私たちの生活だけでなく、依然として企業活動に大きな影響を与えている新型コロナウイルス禍。広島でも、既存販路の維持に困っている中小企業は少なくありません。そこで支援に乗り出したのが広島県です。県主催の小売業ECイノベーション実装支援プログラム「EC D-EGGS」を立ち上げ、チャレンジする企業を公募。その採択事業者6社の中の1社が、瀬戸内プロジェクトを今まさに遂行する、まるか食品株式会社です。当プログラムの目的やポテンシャルを、広島県商工労働局イノベーション推進チーム担当課長、亀本健介さんに伺いました。
成功モデルを横展開し広島に豊かさを
外出自粛により、家で過ごす楽しみが定着するなど、消費者の価値観が変化している昨今。実店舗でのビジネスを主体としていた小売業者や製造業者は、消費活動の機会を損失しているのは確かな事実です。広島県は、県内企業をバックアップする体制の1つとして、EC等を活用してニューノーマルに対応した事業モデルの創出を目指す、小売業ECイノベーション実装支援プログラムを立ち上げたといいます。
「コロナ禍で小売業の方々は大変厳しい状況にあります。そこを支援するには、何が必要なんだろうと関係者にヒアリングしたところ『これからは対面の形での売上は難しいので、ECを展開していきたい』というお声が多々ありました」
実際、小売業の物販系分野のEC市場は、対前年比で2019年は8.1%、2020年には21.7%と右肩上がりで伸びていると話してくれた亀本さん。また、ECを導入することによる利益の増加だけでなく、プラスの未来を県内に広めることが重要と語ります。

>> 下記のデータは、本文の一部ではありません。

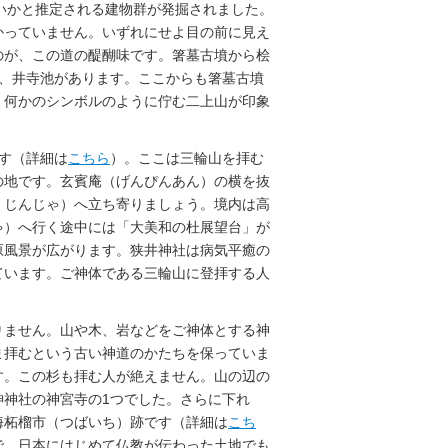
いかと推定される建物群が発掘されました。
かっていません。いずれにせよ目の前に見え
のが、この道の醍醐味です。箸墓古墳から桧
池、井寺池があります。ここからも箸墓古墳
、何かのシンボルのように佇む二上山が印象
。
す（詳細は
こちら
）。ここは三輪山を拝む
の地です。玄賓庵（げんぴんあん）の横を抜
）じんじゃ）へ立ち寄りましょう。境内は高
ゃ）へ行く途中には「大美和の杜展望台」が
原風景が広がります。狭井神社は病気平癒の
ています。ご神体である三輪山に登拝する人
りません。山や木、岩などをご神体とする神
ま拝むという古い神道のかたちを保っていま
す。この杉も拝む人が絶えません。山の辺の
神神社の神宮寺の1つでした。さらに下れ
海柘榴市（つばいち）跡です（詳細は
こち
で、日本にはじめて仏教が伝わった土地でも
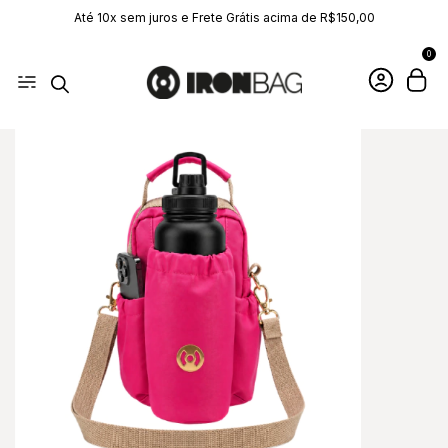
Até 10x sem juros e Frete Grátis acima de R$150,00
0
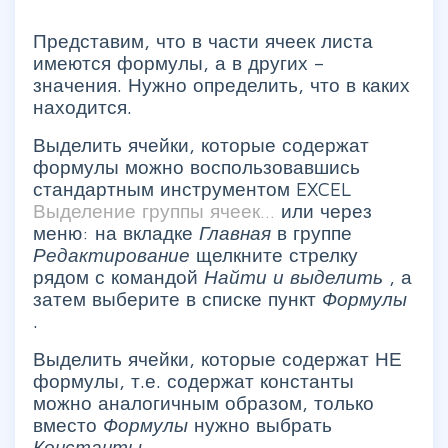
Представим, что в части ячеек листа
имеются формулы, а в других –
значения. Нужно определить, что в каких
находится.
Выделить ячейки, которые содержат
формулы можно воспользовавшись
стандартным инструментом EXCEL
Выделение группы ячеек…
или через
меню: на вкладке
Главная
в группе
Редактирование
щелкните стрелку
рядом с командой
Найти и выделить
, а
затем выберите в списке пункт
Формулы
.
Выделить ячейки, которые содержат НЕ
формулы, т.е. содержат константы
можно аналогичным образом, только
вместо
Формулы
нужно выбрать
Константы
.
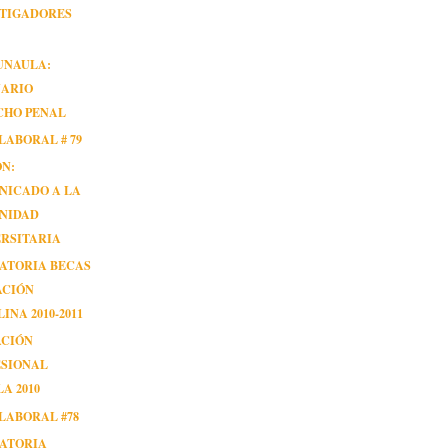
STIGADORES
UNAULA:
NARIO
CHO PENAL
LABORAL # 79
ÓN:
NICADO A LA
NIDAD
RSITARIA
ATORIA BECAS
ACIÓN
INA 2010-2011
ACIÓN
ESIONAL
A 2010
LABORAL #78
ATORIA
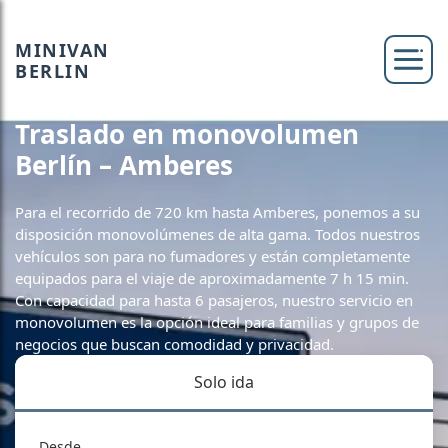
MINIVAN
BERLIN
Traslado en monovolumen
Berlín – Amberes
Para el recorrido de 720 km hasta Amberes, ponemos a su
disposición monovolúmenes de alta gama. Todos nuestros
vehículos son para no fumadores y están completamente
equipados para el viaje de aproximadamente 7 h 15 min.
Con capacidad para hasta 6 pasajeros, nuestro servicio en
monovolumen es la opción ideal para familias y grupos de
negocios que buscan comodidad y privacidad.
Solo ida
Desde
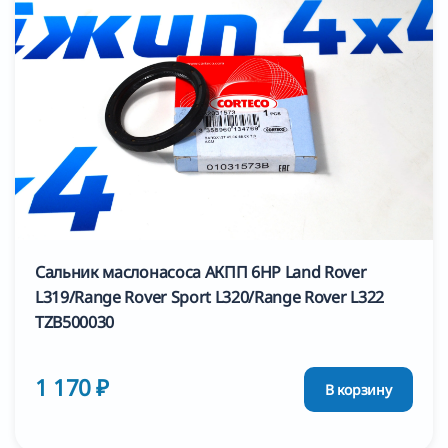
Сальник маслонасоса АКПП 6HP Land Rover
L319/Range Rover Sport L320/Range Rover L322
TZB500030
1 170 ₽
В корзину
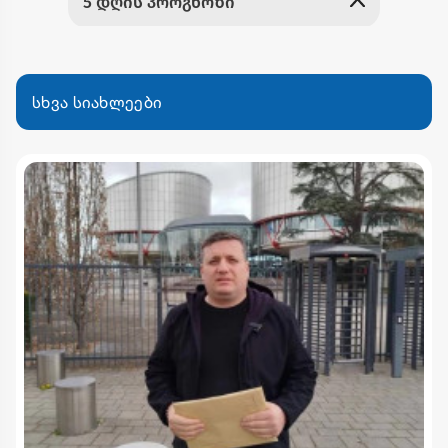
სხვა სიახლეები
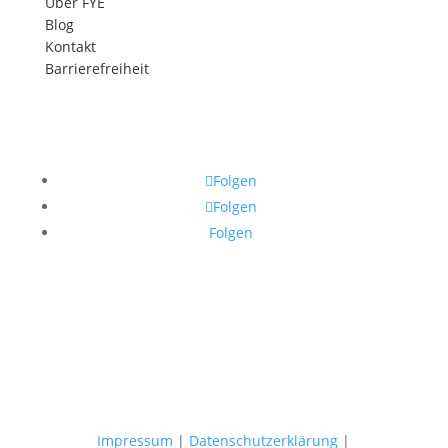
Über FYE
Blog
Kontakt
Barrierefreiheit
Folgen
Folgen
Folgen
Impressum
|
Datenschutzerklärung
|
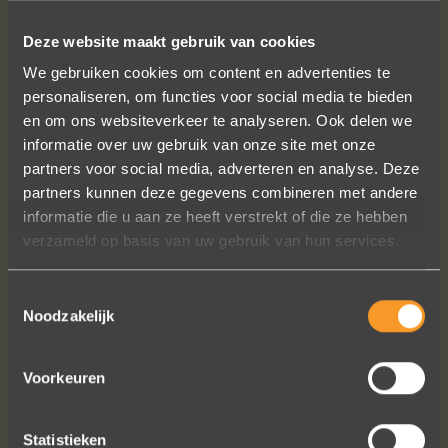
Deze website maakt gebruik van cookies
SUIVEZ-NOUS SUR LES MÉDIAS SOCIAUX
We gebruiken cookies om content en advertenties te
personaliseren, om functies voor social media te bieden
en om ons websiteverkeer te analyseren. Ook delen we
informatie over uw gebruik van onze site met onze
partners voor social media, adverteren en analyse. Deze
partners kunnen deze gegevens combineren met andere
informatie die u aan ze heeft verstrekt of die ze hebben
Wat een prachtige ervaring ! Heel
verzameld op basis van uw gebruik van hun services.
professioneel team, persoonlijk en
warm onthaal, verzorgde service,
punctueel in het uitvoeren van de
Toestemmingsselectie
Noodzakelijk
bestelling, permanent contact per
email tot het versturen van van de
ringen (we wonen in het buitenland).
Voorkeuren
Alles tip top en dat mag hoog en
duidelijk gezegd worden.
Statistieken
Brigitte Antoine Guiet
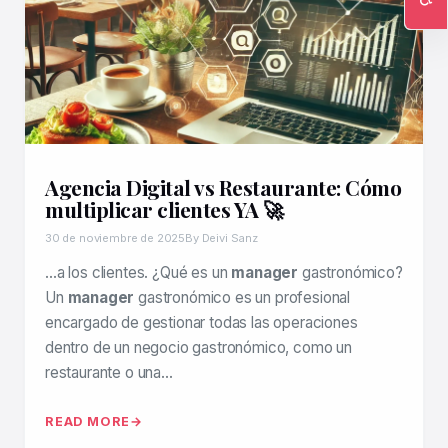
Ac
Agencia Digital vs Restaurante: Cómo
multiplicar clientes YA 🚀
30 de noviembre de 2025
By Deivi Sanz
…a los clientes. ¿Qué es un
manager
gastronómico?
Un
manager
gastronómico es un profesional
encargado de gestionar todas las operaciones
dentro de un negocio gastronómico, como un
restaurante o una…
READ MORE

「これまでにない新たなビジネスモデルを創出し、成功事例を作る必要があると考えました。模範になるような事例を県内の小売事業者さんに横展開し,参考として頂きたいのです。つまり、採択された6社だけを応援しているつもりはなく、たくさんの事業者さんにメリットを享受してもらいたいと始めたプログラムなのです」
持続可能なモデルケースとファンづくり
一方、ただECへの販売に舵をきるだけでは、確実な売上げ増は見込めないでしょう。コロナ終息後の変化を見据え、手を打ち始めることも重要です。県が求めたのは、ウィズコロナ、アフターコロナにおいても打破できる策でした。
「本プログラムでは、さまざまな知恵を出していただきたいと応募事業者様にお願いをしました。まず大きなポイントは『お客様をどう取り込んでいけるか』にあります。ただ単発で商品を買ってもらうだけでは、永続的な売上げに繋がりません。補助金を使い広告を打ち出せば瞬間的には売れるかもしれませんが、持続性がありません。ただ売れるのではなく、ずっと売れ続ける仕組みを作っていただくのが大前提でした」
作って終わり、宣伝して終わり、ではなく将来にわたって収益を安定的に確保するための改革、また、消費者に長く愛される力も重要になってきます。
「顧客を確保したら、ブランドのファンになってもらえるような仕組み作りも条件でした。ブランドに愛着を持ってもらい、自らSNS や口コミで発信してもらえるような体制作りです。ファンと共にブランドを育てていけば、リピーターが増え、お金をかけずとも売上が続いていきます。まるか食品さんは、SNSでのファンコミュニティーづくりや、ECサイトでのアンバサダープログラムを考えていらっしゃいます。その点を高く評価させていただきました」
広島を代表する息の長いブランドへ
これまで誰もなし得なかったスケールの大きいプロジェクトは始まったばかりです。まるか食品、そして「SETOUCHI+」プロジェクトへの期待は高まります。
「瀬戸内、そして広島ブランドを全国に発信する主役になってもらいたいと思っています。最近は東京の『ひろしまブランドショップTAU』など、首都圏では広島の商品を売り込むよう努めていますが、まだまだ全国的に広島が知られていない現状です。また、ECは場所の壁を越えていけるものだと思います。是非『SETOUCHI+』ブランドにたくさんの仲間を集めていただいて、全国はもとより越境 ECも含め、世界に広島を発信してくれることを期待したいと思います」
「息の長いブランドになってもらいたい」と最後に話してくれた亀本さん。世代を超え、時を超え、国境を超えていく「SETOUCHI+」が、広島の未来を照らしてくれると想像すれば、閉塞感を感じるコロナ禍にも、明るい希望が見えてきそうです。